Of course Europe isn't the only place on Earth which has distinctive odours. OdourCollect is running ten initial pilot projects in Spain, Portugal, Greece, Bulgaria, Chile, Italy, UK, Germany, Austria and Uganda. However the application is already being used by people to map smells around the world. In fact the map already has smells reported in Africa, Asia, North & South America and Europe.


OdourCollect is not the first interactive map of smells. Back in 2015 Rossano Schifanella created three Smellscape maps plotting the dominant smells in three global cities. His three maps New York Smellscape, London Smellscape (the London map no longer seems to work) and Barcelona Smellscape colour individual city streets based on their dominant smells.

These smell maps were created by using smell related tags added to Flickr photographs of locations in the three mapped cities. Each street segment on the individual maps is coloured to reflect the most characteristic smell tagged in that area. Unfortunately Rossano's maps now don't seem to load the underlying map tiles. The maps also don't have legends, so we also now have to guess what smells the individual colours on the maps represent.

Mapping the English Premier League


Sky Sports has mapped the birthplaces of all 557 football players registered to clubs in the English Premier League. According to Transfermarkt 368 of those 557 players were born overseas,

In Where were Premier League players born? Sky has plotted the birthplace of every single player in the EPL. If you click on the markers on the map you can learn more about the individual players, such as which position they play and their number of Premier League appearances and goals. You can also filter the map to show only players for individual clubs by clicking on the club logos above the map.

The map reveals that Europe is by far the biggest catchment area for EPL teams. However a lot of players also come from South America and Africa. There are few players in the EPL who originate from Asia, North America or Oceania. I can't help wondering if the map might therefore be a reasonable guide as to where in the world children grow-up playing football.

Sky's map is in truth a pretty poor attempt at visualizing the data on EPL players. If you want to know how many players come from individual countries then you need to zoom-in on the map and count the players yourself. This can be difficult, especially when two or more players were born in the same city or when players were born very close to country borders. Would it have been that difficult to provide a table view with the map?

Tuesday, August 20, 2019

The Dot Map of American Education


Educational Attainment in America is a dot map which visualizes the level of education achieved by the American population across the whole United States. Using the map you can zoom in on any town or city and see the local distribution of educational attainment.

The map shows five levels of educational attainment ranging from those who didn't finish high school to those with graduate degrees. As you can see in the screenshot above the map reveals the often quite stark differences in educational achievement which can exist in different neighborhoods, even in the same cities and towns. You can examine the distribution of any of the levels of educational attainment by selecting any combination of the five levels of achievement (click on the levels in the map legend to add or remove them from the map).
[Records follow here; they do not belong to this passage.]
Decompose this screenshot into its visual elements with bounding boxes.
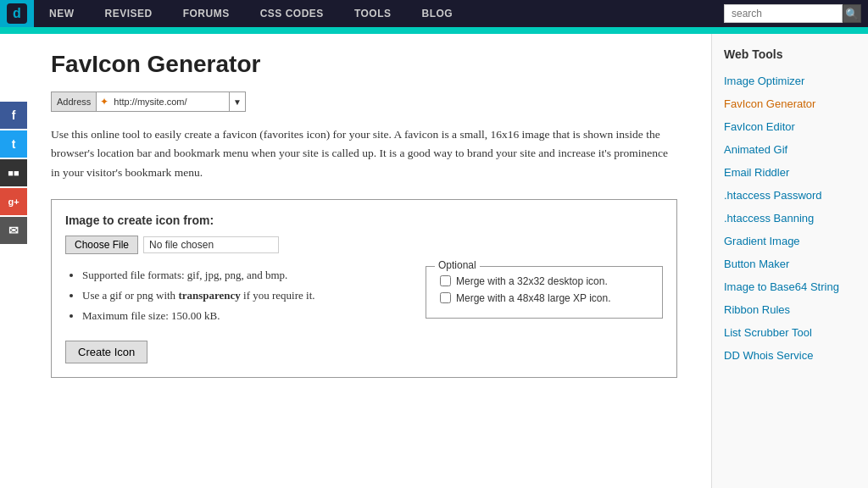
sidebar-link-dd-whois[interactable]: DD Whois Service xyxy=(712,344,868,367)
optional-legend: Optional xyxy=(435,259,480,271)
checkbox-32x32-label: Merge with a 32x32 desktop icon. xyxy=(456,275,608,287)
file-input-row: Choose File No file chosen xyxy=(65,236,663,254)
site-logo[interactable]: d xyxy=(0,0,34,27)
nav-item-blog[interactable]: BLOG xyxy=(407,0,469,27)
logo-letter: d xyxy=(7,3,27,24)
search-button[interactable]: 🔍 xyxy=(843,4,861,23)
main-wrapper: FavIcon Generator Address ✦ http://mysit… xyxy=(0,34,868,488)
search-input[interactable] xyxy=(724,4,843,23)
page-title: FavIcon Generator xyxy=(51,51,677,78)
sidebar-link-gradient-image[interactable]: Gradient Image xyxy=(712,230,868,252)
sidebar-link-animated-gif[interactable]: Animated Gif xyxy=(712,138,868,161)
sidebar-link-button-maker[interactable]: Button Maker xyxy=(712,252,868,275)
nav-links: NEW REVISED FORUMS CSS CODES TOOLS BLOG xyxy=(34,0,724,27)
list-item: Supported file formats: gif, jpg, png, a… xyxy=(82,266,409,285)
file-name-display: No file chosen xyxy=(143,236,279,253)
sidebar-link-htaccess-banning[interactable]: .htaccess Banning xyxy=(712,207,868,230)
sidebar-link-list-scrubber[interactable]: List Scrubber Tool xyxy=(712,321,868,344)
checkbox-row-1: Merge with a 32x32 desktop icon. xyxy=(440,275,648,287)
delicious-button[interactable]: ■■ xyxy=(0,159,27,186)
sidebar-link-email-riddler[interactable]: Email Riddler xyxy=(712,161,868,184)
sidebar-link-favicon-editor[interactable]: FavIcon Editor xyxy=(712,115,868,138)
social-sidebar: f t ■■ g+ ✉ xyxy=(0,102,27,246)
form-content-row: Supported file formats: gif, jpg, png, a… xyxy=(65,266,663,327)
address-dropdown[interactable]: ▼ xyxy=(229,92,245,111)
facebook-button[interactable]: f xyxy=(0,102,27,129)
address-icon: ✦ xyxy=(97,96,112,108)
nav-item-tools[interactable]: TOOLS xyxy=(339,0,407,27)
sidebar-title: Web Tools xyxy=(712,47,868,69)
bold-word: transparency xyxy=(178,289,240,302)
email-button[interactable]: ✉ xyxy=(0,217,27,244)
sidebar-link-favicon-generator[interactable]: FavIcon Generator xyxy=(712,92,868,115)
choose-file-button[interactable]: Choose File xyxy=(65,236,138,254)
description-text: Use this online tool to easily create a … xyxy=(51,125,677,182)
form-box: Image to create icon from: Choose File N… xyxy=(51,199,677,378)
nav-item-css-codes[interactable]: CSS CODES xyxy=(245,0,339,27)
address-label: Address xyxy=(52,92,97,111)
nav-item-revised[interactable]: REVISED xyxy=(90,0,168,27)
address-value: http://mysite.com/ xyxy=(112,97,229,107)
create-icon-button[interactable]: Create Icon xyxy=(65,341,147,363)
address-bar: Address ✦ http://mysite.com/ ▼ xyxy=(51,92,246,112)
sidebar: Web Tools Image Optimizer FavIcon Genera… xyxy=(711,34,868,488)
form-box-title: Image to create icon from: xyxy=(65,214,663,227)
twitter-button[interactable]: t xyxy=(0,130,27,158)
checkbox-48x48[interactable] xyxy=(440,292,451,303)
checkbox-row-2: Merge with a 48x48 large XP icon. xyxy=(440,292,648,304)
sidebar-link-image-base64[interactable]: Image to Base64 String xyxy=(712,275,868,298)
main-content: FavIcon Generator Address ✦ http://mysit… xyxy=(0,34,711,488)
google-plus-button[interactable]: g+ xyxy=(0,188,27,215)
nav-item-forums[interactable]: FORUMS xyxy=(168,0,245,27)
sidebar-link-ribbon-rules[interactable]: Ribbon Rules xyxy=(712,298,868,321)
sidebar-link-image-optimizer[interactable]: Image Optimizer xyxy=(712,69,868,92)
checkbox-32x32[interactable] xyxy=(440,275,451,286)
teal-accent-bar xyxy=(0,27,868,34)
list-item: Maximum file size: 150.00 kB. xyxy=(82,307,409,325)
search-area: 🔍 xyxy=(724,4,861,23)
bullet-list: Supported file formats: gif, jpg, png, a… xyxy=(65,266,409,327)
optional-box: Optional Merge with a 32x32 desktop icon… xyxy=(426,266,663,319)
list-item: Use a gif or png with transparency if yo… xyxy=(82,286,409,305)
nav-item-new[interactable]: NEW xyxy=(34,0,90,27)
top-navigation: d NEW REVISED FORUMS CSS CODES TOOLS BLO… xyxy=(0,0,868,27)
checkbox-48x48-label: Merge with a 48x48 large XP icon. xyxy=(456,292,611,304)
sidebar-link-htaccess-password[interactable]: .htaccess Password xyxy=(712,184,868,207)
The map also includes an option to view a chart of the percentages who have achieved different levels of achievement in the current map view. This is very useful for comparing the different levels of achievement in different neighborhoods or cities. For example if you zoom-in on Manhattan you can see a very high percentage of the local population holds some kind of college degree. Conversely zoom-in on the Bronx and you find that the largest percentages of educational achievement are high school & less than high school and a far smaller percent of the population has achieved a degree level of education.